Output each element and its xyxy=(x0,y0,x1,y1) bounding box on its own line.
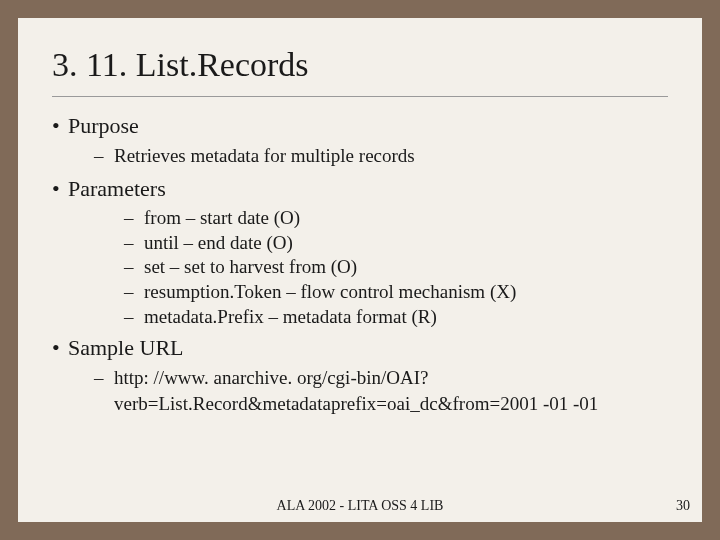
bullet-label: Sample URL xyxy=(68,335,184,360)
sublist-sample: – http: //www. anarchive. org/cgi-bin/OA… xyxy=(68,365,668,416)
dash-glyph: – xyxy=(124,231,134,256)
bullet-glyph: • xyxy=(52,111,60,141)
param-item: – until – end date (O) xyxy=(68,231,668,256)
subitem-text: Retrieves metadata for multiple records xyxy=(114,145,415,166)
dash-glyph: – xyxy=(124,206,134,231)
sublist-purpose: – Retrieves metadata for multiple record… xyxy=(68,143,668,169)
param-text: from – start date (O) xyxy=(144,207,300,228)
dash-glyph: – xyxy=(94,365,104,391)
param-item: – set – set to harvest from (O) xyxy=(68,255,668,280)
slide-title: 3. 11. List.Records xyxy=(52,46,668,84)
param-text: set – set to harvest from (O) xyxy=(144,256,357,277)
bullet-list: • Purpose – Retrieves metadata for multi… xyxy=(52,111,668,416)
dash-glyph: – xyxy=(124,305,134,330)
bullet-sample-url: • Sample URL – http: //www. anarchive. o… xyxy=(52,333,668,416)
title-divider xyxy=(52,96,668,97)
subitem-url: – http: //www. anarchive. org/cgi-bin/OA… xyxy=(68,365,668,416)
slide-content: • Purpose – Retrieves metadata for multi… xyxy=(52,111,668,416)
sublist-parameters: – from – start date (O) – until – end da… xyxy=(68,206,668,329)
param-item: – resumption.Token – flow control mechan… xyxy=(68,280,668,305)
param-item: – from – start date (O) xyxy=(68,206,668,231)
bullet-purpose: • Purpose – Retrieves metadata for multi… xyxy=(52,111,668,168)
param-item: – metadata.Prefix – metadata format (R) xyxy=(68,305,668,330)
url-text: http: //www. anarchive. org/cgi-bin/OAI?… xyxy=(114,367,598,414)
slide-number: 30 xyxy=(676,498,690,514)
param-text: until – end date (O) xyxy=(144,232,293,253)
param-text: metadata.Prefix – metadata format (R) xyxy=(144,306,437,327)
bullet-parameters: • Parameters – from – start date (O) – u… xyxy=(52,174,668,329)
bullet-glyph: • xyxy=(52,333,60,363)
dash-glyph: – xyxy=(124,255,134,280)
param-text: resumption.Token – flow control mechanis… xyxy=(144,281,516,302)
slide: 3. 11. List.Records • Purpose – Retrieve… xyxy=(18,18,702,522)
bullet-label: Purpose xyxy=(68,113,139,138)
bullet-glyph: • xyxy=(52,174,60,204)
bullet-label: Parameters xyxy=(68,176,166,201)
subitem: – Retrieves metadata for multiple record… xyxy=(68,143,668,169)
slide-footer: ALA 2002 - LITA OSS 4 LIB xyxy=(18,498,702,514)
dash-glyph: – xyxy=(124,280,134,305)
dash-glyph: – xyxy=(94,143,104,169)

══════════════════════════════

What this task involves -> Within the records above, each line containing "multiple" is to be returned.

Exercise result ->
subitem-text: Retrieves metadata for multiple records xyxy=(114,145,415,166)
sublist-purpose: – Retrieves metadata for multiple record… xyxy=(68,143,668,169)
subitem: – Retrieves metadata for multiple record… xyxy=(68,143,668,169)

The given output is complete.